» Exercise material:
+-------+
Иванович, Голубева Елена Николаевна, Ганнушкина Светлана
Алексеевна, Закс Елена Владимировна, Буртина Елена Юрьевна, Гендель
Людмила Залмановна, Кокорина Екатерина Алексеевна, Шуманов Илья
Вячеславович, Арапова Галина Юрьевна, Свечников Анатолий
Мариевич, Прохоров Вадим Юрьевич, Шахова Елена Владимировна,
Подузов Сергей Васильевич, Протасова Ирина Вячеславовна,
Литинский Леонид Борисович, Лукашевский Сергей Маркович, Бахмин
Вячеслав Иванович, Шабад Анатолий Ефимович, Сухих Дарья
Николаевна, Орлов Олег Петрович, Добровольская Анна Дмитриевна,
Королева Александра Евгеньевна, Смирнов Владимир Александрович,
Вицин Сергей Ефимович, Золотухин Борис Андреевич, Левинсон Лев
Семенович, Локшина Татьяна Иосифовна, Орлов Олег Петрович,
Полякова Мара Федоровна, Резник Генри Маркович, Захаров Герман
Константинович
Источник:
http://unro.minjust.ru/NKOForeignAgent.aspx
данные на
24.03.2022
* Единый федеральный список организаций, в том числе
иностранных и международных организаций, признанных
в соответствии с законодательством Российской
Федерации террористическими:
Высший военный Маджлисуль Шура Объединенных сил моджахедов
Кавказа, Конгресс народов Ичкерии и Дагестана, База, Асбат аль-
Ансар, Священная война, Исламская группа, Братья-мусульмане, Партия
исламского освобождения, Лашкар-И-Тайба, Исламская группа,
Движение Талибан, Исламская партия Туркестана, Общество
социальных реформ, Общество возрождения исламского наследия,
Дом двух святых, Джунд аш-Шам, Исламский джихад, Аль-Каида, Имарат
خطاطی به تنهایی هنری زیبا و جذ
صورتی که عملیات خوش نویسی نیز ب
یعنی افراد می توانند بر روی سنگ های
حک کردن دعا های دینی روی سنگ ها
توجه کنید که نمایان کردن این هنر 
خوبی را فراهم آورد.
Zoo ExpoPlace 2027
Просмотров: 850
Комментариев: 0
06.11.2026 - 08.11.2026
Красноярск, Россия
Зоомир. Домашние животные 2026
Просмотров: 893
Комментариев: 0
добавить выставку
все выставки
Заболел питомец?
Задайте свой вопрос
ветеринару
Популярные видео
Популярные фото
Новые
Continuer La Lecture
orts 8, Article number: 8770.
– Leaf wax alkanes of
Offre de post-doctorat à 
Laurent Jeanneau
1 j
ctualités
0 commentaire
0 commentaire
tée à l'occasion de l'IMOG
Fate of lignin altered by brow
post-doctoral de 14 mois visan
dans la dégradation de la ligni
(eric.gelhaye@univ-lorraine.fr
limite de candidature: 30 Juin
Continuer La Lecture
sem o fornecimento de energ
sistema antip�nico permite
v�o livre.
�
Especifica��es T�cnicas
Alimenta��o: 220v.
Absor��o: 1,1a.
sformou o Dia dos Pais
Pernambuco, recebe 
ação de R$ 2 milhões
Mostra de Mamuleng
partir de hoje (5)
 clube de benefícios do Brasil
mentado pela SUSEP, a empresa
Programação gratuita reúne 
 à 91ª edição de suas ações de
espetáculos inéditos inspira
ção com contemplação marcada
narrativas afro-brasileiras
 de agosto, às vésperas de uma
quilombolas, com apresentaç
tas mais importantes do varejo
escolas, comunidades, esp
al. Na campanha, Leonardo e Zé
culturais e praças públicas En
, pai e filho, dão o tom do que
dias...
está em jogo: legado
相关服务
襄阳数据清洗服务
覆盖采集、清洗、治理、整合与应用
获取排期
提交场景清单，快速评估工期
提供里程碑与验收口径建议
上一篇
+-------+
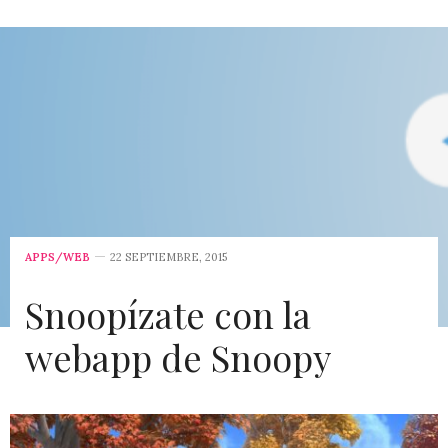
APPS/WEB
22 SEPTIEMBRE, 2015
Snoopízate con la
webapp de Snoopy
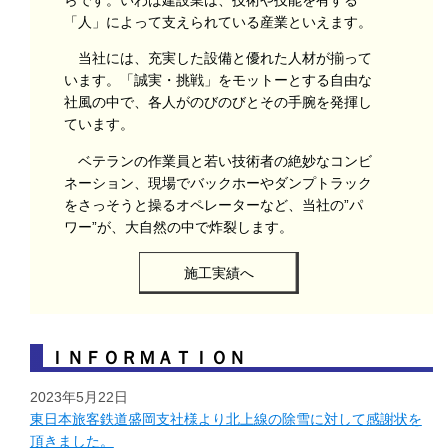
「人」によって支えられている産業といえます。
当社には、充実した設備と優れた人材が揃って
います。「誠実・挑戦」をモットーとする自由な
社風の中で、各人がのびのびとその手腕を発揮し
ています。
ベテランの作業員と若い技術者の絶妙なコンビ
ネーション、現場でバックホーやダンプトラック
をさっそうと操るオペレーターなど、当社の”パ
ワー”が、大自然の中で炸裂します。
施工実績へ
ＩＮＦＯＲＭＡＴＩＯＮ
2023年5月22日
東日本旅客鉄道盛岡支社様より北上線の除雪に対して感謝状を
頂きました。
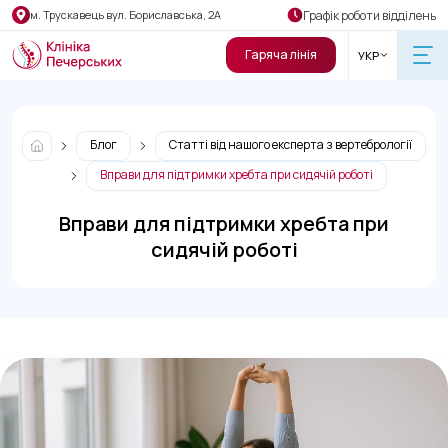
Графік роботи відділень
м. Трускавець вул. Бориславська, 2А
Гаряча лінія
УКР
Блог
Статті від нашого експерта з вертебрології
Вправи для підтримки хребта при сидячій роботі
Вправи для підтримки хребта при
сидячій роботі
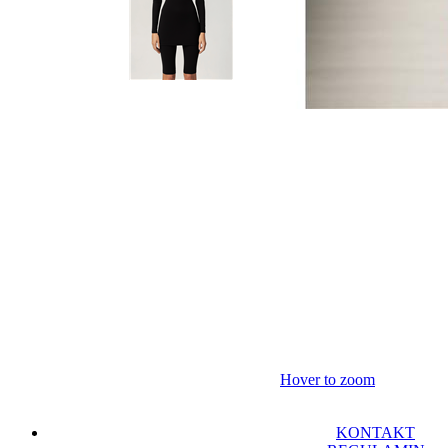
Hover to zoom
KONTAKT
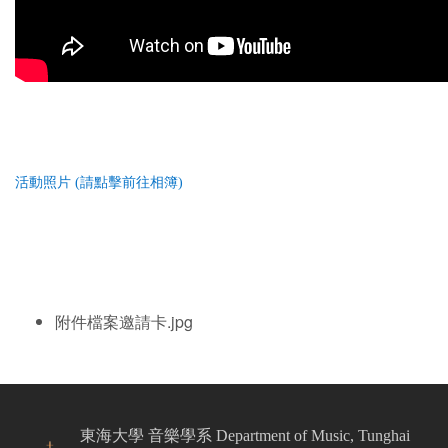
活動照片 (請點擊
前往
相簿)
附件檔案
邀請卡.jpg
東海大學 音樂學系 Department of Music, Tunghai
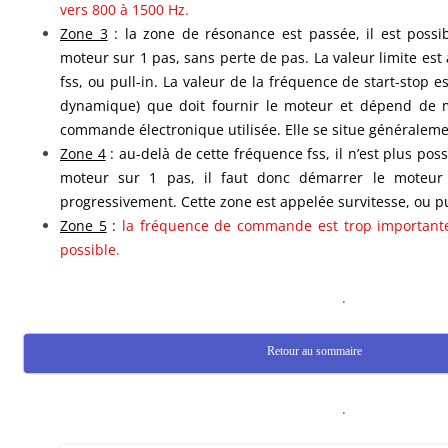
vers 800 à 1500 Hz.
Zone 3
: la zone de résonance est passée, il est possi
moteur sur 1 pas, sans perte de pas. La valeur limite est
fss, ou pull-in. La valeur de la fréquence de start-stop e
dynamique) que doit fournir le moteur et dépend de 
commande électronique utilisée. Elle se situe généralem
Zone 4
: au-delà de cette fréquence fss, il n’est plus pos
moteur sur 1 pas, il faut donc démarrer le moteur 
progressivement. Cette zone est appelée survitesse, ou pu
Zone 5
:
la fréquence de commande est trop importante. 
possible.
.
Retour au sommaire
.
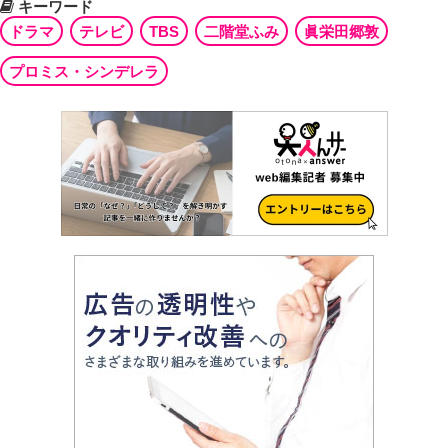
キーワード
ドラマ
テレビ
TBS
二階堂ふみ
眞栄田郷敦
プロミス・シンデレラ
+-------+
» What the task asks:
Exactly how many lines of the material contain the word "کردن"? Write the number alone.

» Written response:
2